- Directed by: Youssef Chahine
- Screenplay by: Youssef Chahine
- Produced by: Humbert Balsan Gabriel Khoury Marianne Khoury
- Starring: Latifa
- Cinematography: Pierre Dupouey
- Edited by: Annette Dutertre
- Music by: Gamal Békhit Omar Khairat Kaushar Mostapha
- Release date: 2001;

= Silence, We're Rolling =

2001 film

Silence, We're Rolling (سكوت .. حنصور, Silence... on tourne, also spelled Silence... We're Rolling) is a 2001 musical comedy film written and directed by Youssef Chahine. A co-production between Egypt and France, it premiered at the 58th Venice International Film Festival.

== Cast ==
- Latifa as Malak
- Ahmed Bedir as Alphi
- Ahmed Wafik as Lamei
- Magda El-Khatib as Grand-mère
- Zaki Abdel Wahab as Ezz Eldine
- Ahmed Mehrez as Abbas
- Ruby as Paula
- Mostafa Shaaban as Nasser

==Production==
The film was produced by MISR Intl Films, Ognon Pictures, Havas Image and France 2 Cinéma. The film's production proved to be difficult, as Chahine faced several health issues during the shootings.

==Release==
The film had its world premiere out of competition at the 58th edition of the Venice Film Festival.

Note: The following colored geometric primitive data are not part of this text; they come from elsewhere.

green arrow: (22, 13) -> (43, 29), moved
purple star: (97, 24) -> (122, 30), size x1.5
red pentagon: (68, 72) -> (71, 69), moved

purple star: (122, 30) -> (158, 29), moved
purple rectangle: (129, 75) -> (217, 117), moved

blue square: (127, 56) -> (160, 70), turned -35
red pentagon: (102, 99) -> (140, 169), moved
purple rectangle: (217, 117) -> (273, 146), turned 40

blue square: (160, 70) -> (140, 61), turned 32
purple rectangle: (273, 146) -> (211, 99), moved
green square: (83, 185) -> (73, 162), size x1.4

It was also screened at the New York Film Festival and at the Marrakech International Film Festival.

==Reception==
Varietys critic Deborah Young described the film as "an enjoyable introduction to authentic Egyptian cinema [...] shot with irony and intelligence".
Peter Bradshaw from The Guardian praised it, writing "It's impossible not to be carried along by the hellzapoppin' high spirits of Chahine's movie", in which "the beating heart of show business pulses gloriously". Ed Gonzalez from Slant Magazine called it "a rollicking paean to the Hollywood and Bollywood musicals of yesteryear", and "an eye-popping, almost Sturgesian celebration of art imitating life, and vice versa."